Like Roselle Lim's tender food-kissed romances meeting Mia P. Manansala's kitchen cunning, this serves molten chemistry, tactile craft, and high-stakes culinary politics in one decadent bite.
On the fuming lip of Stromboli, where kitchens sweat and tempers run hotter than the lava glow, competitive sugarwork is as lucrative as it is perilous. Twenty-six-year-old Céleste Marot and her scrappy team, the Saffron Wolves, are one burn-scar away from winning the Vesuvius Cup—a televised gauntlet of spun glass, caramel cages, and flame-kissed pastries. But the Wolves need a partner who can temper chocolate with a surgeon’s patience and talk back to a camera, which is how Céleste ends up binding herself to Dante Rinaldi, an infuriatingly gifted Neapolitan chocolatier whose smirk lingers like dark cocoa on her tongue. Their on-screen rivalry is ratings gold; off-screen, it’s gasoline waiting for a spark.
When a midnight fireworks rehearsal goes wrong and torches Céleste’s apartment above Pasticceria Marot, she’s forced to accept a hush-hush consultancy with Luca Varzeni, the island’s most enigmatic food-tech magnate. Varzeni’s unsettling fascination with Céleste’s heirloom Bourbon vanilla cuttings—smuggled decades ago from Réunion by her grandmother—sets whisk to bowl on a scheme that could lock independent kitchens out of Sicily’s sugar supply and ruin everything the Wolves have flambeéd to build.

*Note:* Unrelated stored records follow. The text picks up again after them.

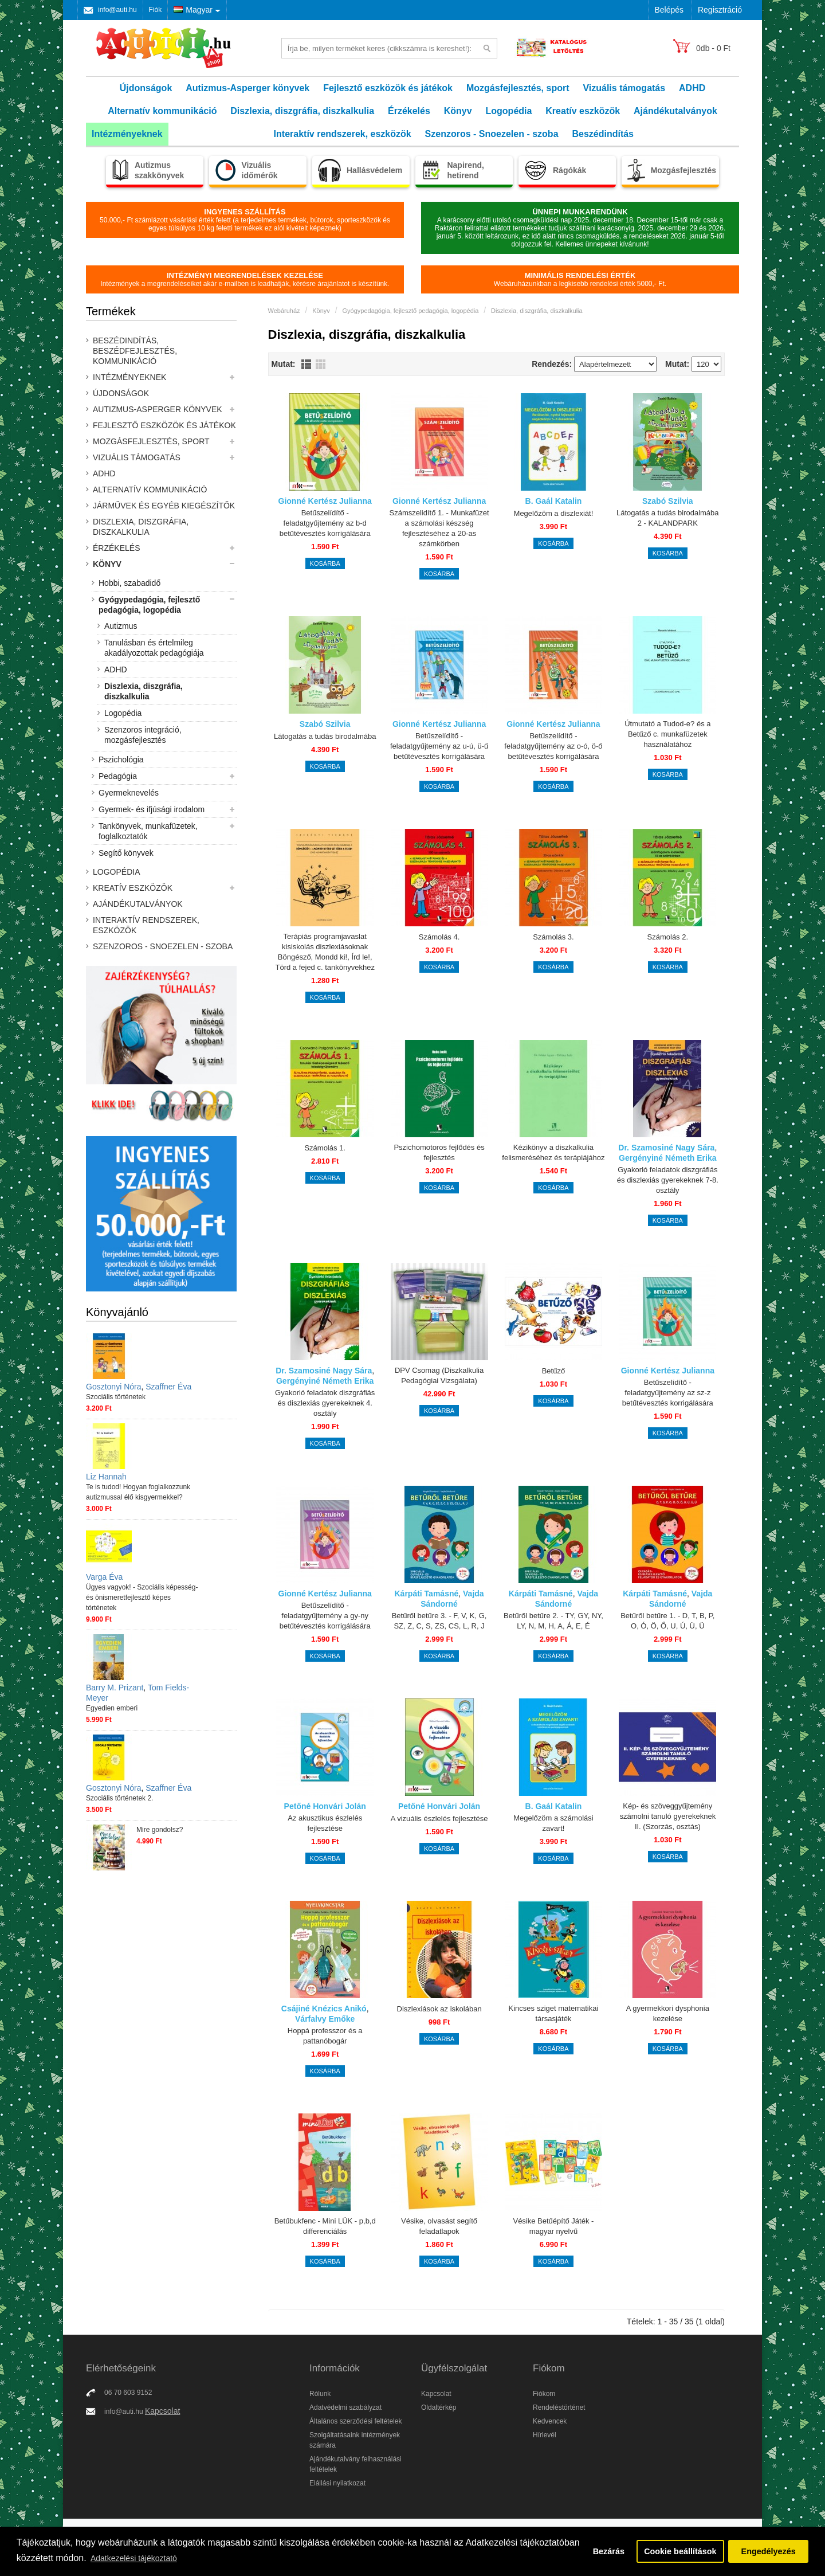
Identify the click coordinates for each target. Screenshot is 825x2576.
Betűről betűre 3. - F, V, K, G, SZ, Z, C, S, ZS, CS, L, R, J (439, 1620)
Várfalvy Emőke (325, 2018)
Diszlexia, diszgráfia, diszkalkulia (302, 111)
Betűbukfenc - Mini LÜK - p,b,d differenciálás (325, 2226)
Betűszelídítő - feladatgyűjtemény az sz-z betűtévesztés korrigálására (667, 1392)
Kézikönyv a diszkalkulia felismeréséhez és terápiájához (553, 1152)
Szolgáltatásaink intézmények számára (354, 2440)
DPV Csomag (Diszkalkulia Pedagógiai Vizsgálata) (439, 1375)
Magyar (193, 9)
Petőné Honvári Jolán (325, 1806)
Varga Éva (104, 1576)
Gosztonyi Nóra (113, 1386)
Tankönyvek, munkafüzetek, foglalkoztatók (148, 831)
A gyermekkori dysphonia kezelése (667, 2013)
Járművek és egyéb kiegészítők (164, 505)
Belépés (668, 9)
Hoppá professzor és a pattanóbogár (325, 2035)
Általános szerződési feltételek (355, 2421)
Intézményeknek (127, 134)
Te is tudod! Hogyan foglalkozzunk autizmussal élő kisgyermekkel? (138, 1492)
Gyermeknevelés (129, 792)
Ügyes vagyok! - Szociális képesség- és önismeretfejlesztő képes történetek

As Céleste and Dante trade heat in steel prep rooms and on black-sand beaches, they’re dragged into a maze of nondisclosure clauses, backroom council votes in Lipari, and recipes that carry more power than any contract. Steamy confessions, sabotage disguised as mismeasured gelatin, and a ruthless bid for culinary control collide in a finale where the last reveal isn’t plated on porcelain—it’s a truth that could scorch or save the future they’re both suddenly daring to taste.